Cineast Movie Previews: 'Get Hard,' 'Home,' 'Serena'

This week, Cineast offers previews of the new movies Get Hard, Home and Serena.
Get Hard
Maybe after a long winter of controversy and bitterness surrounding questions of lingering racial animosity in the U.S. it’s time to loosen up and laugh about it all. In Get Hard, Will Ferrell plays James King, a wealthy white man who has been found guilty of fraud and is scheduled to report to do hard time in prison. Reflecting his inexperience with black culture and making standard white assumptions about black men, King mistakes diminutive, middle-class black man Darnell Williams, played by Kevin Hart, for a street-wise “thug” who can help him “get hard” in advance of his impending incarceration. Despite his own lack of experience in gangs and prison, Williams decides to take advantage of King’s prejudice and devises a curriculum of sorts to try to train King in the ways of menace and hostility.
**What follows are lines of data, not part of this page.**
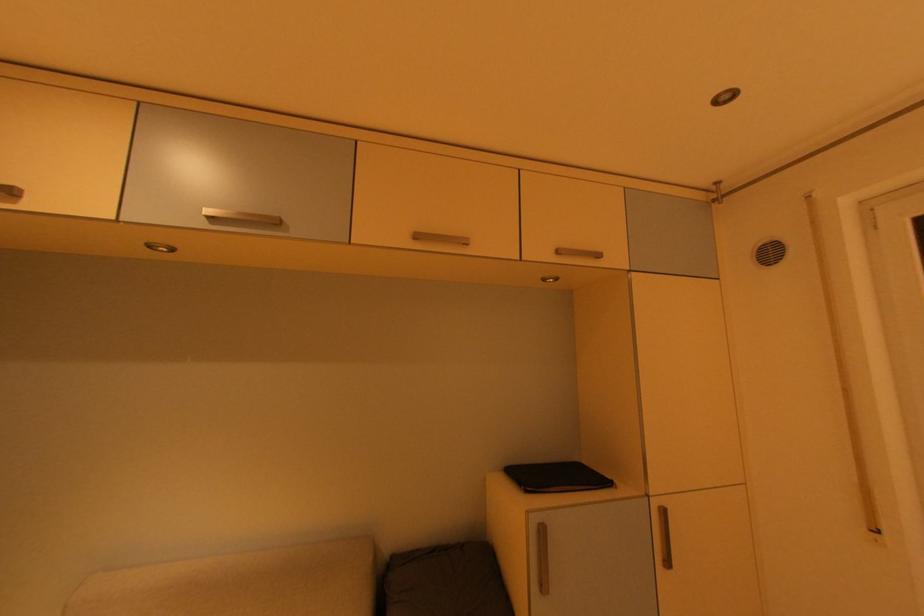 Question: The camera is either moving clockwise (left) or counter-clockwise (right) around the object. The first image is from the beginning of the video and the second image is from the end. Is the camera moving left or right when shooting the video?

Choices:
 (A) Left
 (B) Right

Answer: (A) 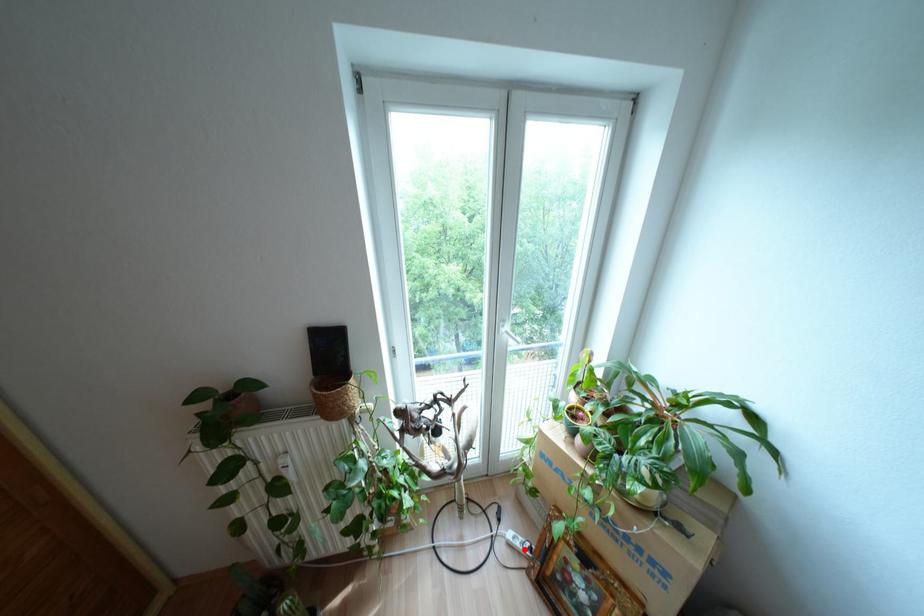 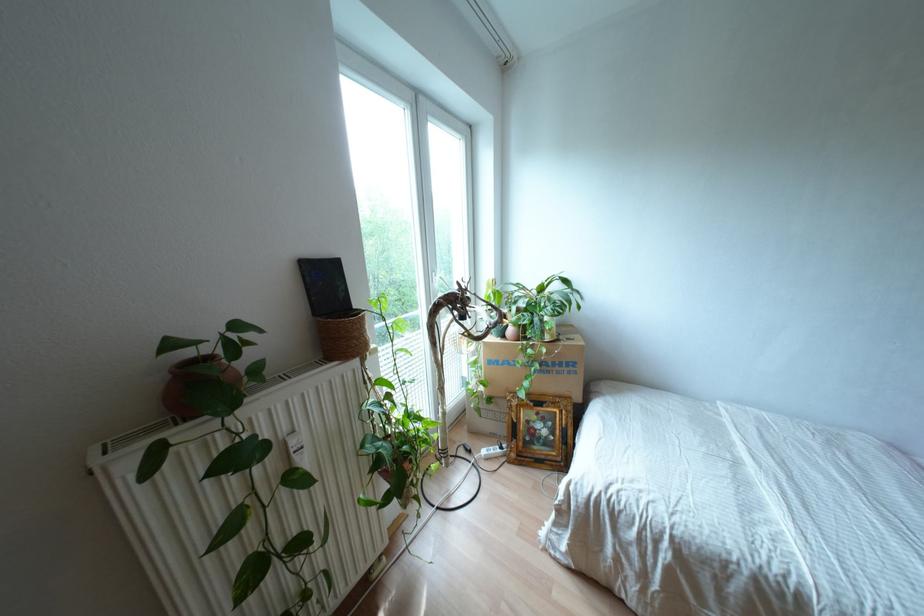 Question: I am providing you with two images of the same scene from different viewpoints. A red point is shown in image1. For the corresponding object point in image2, is it positioned nearer or farther from the camera?

Choices:
 (A) Nearer
 (B) Farther

Answer: (B) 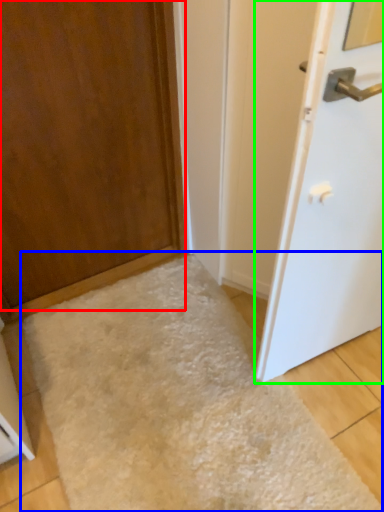 Question: Which object is positioned farthest from door (highlighted by a red box)? Select from flour (highlighted by a blue box) and door (highlighted by a green box).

This clever set-up, along with the comedic talents of Ferrell and Hart, promise to make this an entertaining film, as well as an interesting exposure and lampooning of the engrained attitudes that many still hold about black men.
Home
Just in time for the school holiday, Home is an animated film for the whole family. Oh is a misfit on his home planet, on the run, and trying to hide out on Earth. Of course, he’s weird looking but cute as a button—all ready for his conversion into a plush toy, undoubtedly coming soon to a burger joint near you. He befriends a young lady named Tip, who has a cute cuddly cat that is ready-made to become a cute, cuddly doll to get added to the box with the burger and fries. Some shades of E.T. here, although the Reese’s Pieces product placement doesn’t appear to be involved. And in Home, Oh shows up already speaking only slightly garbled English—that way he can help make jokes, and try to explain to Tip where he’s from and what he’s trying to do—undoubtedly less nerve-wracking for the kiddies. As in E.T., though, levitating does play a major role, but with a flying car substituting for the flying bicycle. Featuring the voices of Steve Martin, Jennifer Lopez, and Rihanna.
Serena
Something seems to be off when a historical drama like Serena comes to the screen with the clarity of digital cinema—if only because we need the grain and flicker of film to help us suspend our disbelief and obscure the obvious fakery on the screen. Bradley Cooper and Jennifer Lawrence populate Serena’s Depression-era North Carolina, but the crystal-clear picture somehow fails to allow them to inhabit the time period. It doesn’t help that their accents sound like they learned how to speak Southern from British vocal coaches.